Asymptomatic carriers of Clostridioides difficile (C diff) can spread the infection through hospital settings and some even go on to have clinical infection, according to a new report published in Infection Control & Hospital Epidemiology.
Investigators from Montefiore Medical Center in the Bronx established a pilot screening program in order to estimate the prevalence of C diff carriage as well as the risk and speed of progression to symptoms among carriers. The investigators collected a sample from admitted adults without diarrhea as well as samples from nursing facility patients in an 800-bed, tertiary care, academic medical center in an urban setting between July 2017 and March 2018. The perirectal swabs were tested for C diff within 24 hours of hospital admission. Additionally, patients were followed for progression from asymptomatic to symptomatic C diff.
However, many patients with C diff may not have diarrhea, the study authors wrote. These patients carrying C diff, therefore, are not routinely identified upon hospital admission, and can therefore spread C diff throughout the facility. These patients may shed spores that can contaminate environmental surfaces even in the absence of symptoms such as diarrhea.
From 220 enrolled participants, the investigators said that 54% were female, two-thirds were aged 65 years or older, and 76% were nursing facility residents.

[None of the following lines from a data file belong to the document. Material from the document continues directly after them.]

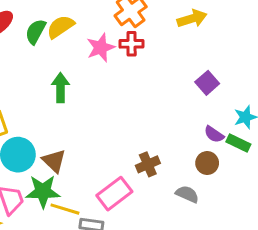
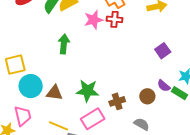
brown triangle: (54, 161) -> (54, 93), turned -42
brown circle: (207, 163) -> (147, 96), moved
green star: (43, 191) -> (88, 91), moved

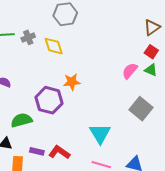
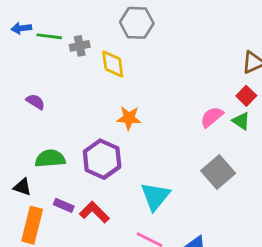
purple hexagon: (49, 100) -> (102, 159), moved

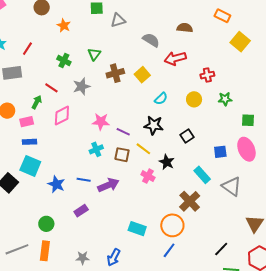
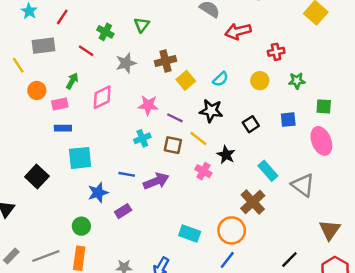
brown cross: (115, 73) -> (166, 61), moved
yellow square: (142, 75) -> (186, 80), moved
red line: (51, 88) -> (86, 51), moved
blue square: (220, 152) -> (288, 120), moved
cyan square: (30, 166) -> (80, 158), moved, turned -30
blue star: (56, 184) -> (98, 193), moved, turned 30

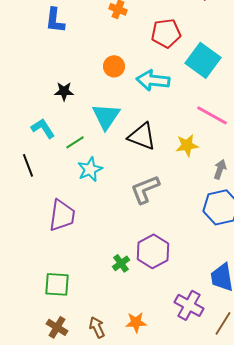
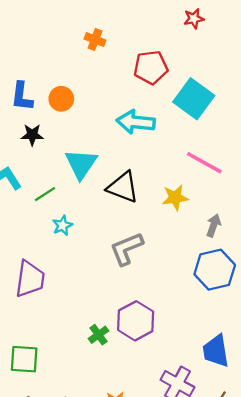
blue L-shape: (55, 20) -> (22, 96), moved
orange circle: (114, 66) -> (61, 99), moved
cyan star: (90, 169) -> (62, 225), size x0.7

Nearly 10% of these participants were asymptomatic C diff carriers. A further breakdown revealed that this included 17 of 168 nursing facility residents as well as 4 of 52 community residents tested; although the study authors wrote that this was not a significant difference (10.2% compared to 7.7%, respectively).
Of these asymptomatic carriers, 40% went on to have clinical C diff infection within the subsequent 6-month period. Only 4 patients who were not carriers at the time of study enrollment went on to have C diff in the same period, the study authors noted.
“This was completely shocking to us when we finally saw the numbers,” Sarah Baron, MD, MS, director of inpatient quality improvement in the Department of Medicine in Montefiore Health System and assistant professor of medicine at Albert Einstein College of Medicine, and lead study author, told Contagion®. “We knew these patients had previously been exposed to C diff because they were carriers, they were definitely a sick group (they were admitted to the hospital after all), and we knew that they could potentially go on to have symptomatic C diff, but we had no idea that such a large proportion of them would be diagnosed.”
Baron continued by saying that these findings present larger questions, such as: Should hospitals be screening more broadly, or using sporicidal cleaning agents more broadly, or isolate patients differently? She acknowledged not knowing the answers to these questions yet, and said the answers would involve more research.
“At first glance the study suggests that we might routinely screen our admitted patients to determine who is a carrier and therefore at increased risk for future C diff,” Baron said. “As we know from some other research, this might be possible, but it’s not clear that a whole-house screening effort would be most effective or efficient.”
Instead, the hope is that physicians can become more comfortable with the idea that asymptomatic C diff is a possibility after understanding these findings — and not that these findings lead to increased screenings and “unnecessary overtreatment of carriers. We all know that would lead to even more issues,” Baron said.
By identifying the asymptomatic carriers, the study authors believe it’s even possible to change the definition of “health care-facility onset” C diff, diagnosed 3 or more days following hospital admission. For example, C diff bacteria may not be acquired in the hospital but instead was present upon admission. It’s possible that the diarrhea began only in the hospital.
“I am optimistic that these findings will help shed light on the extremely difficult job of infection prevention and control and antimicrobial stewardship teams,” Baron added. “Like so many infections, C diff is not as straightforward as we once thought… Our administrators will be extremely important in that conversation as they often help with these metrics, support quality improvement efforts, and open communication with federal and state agencies.”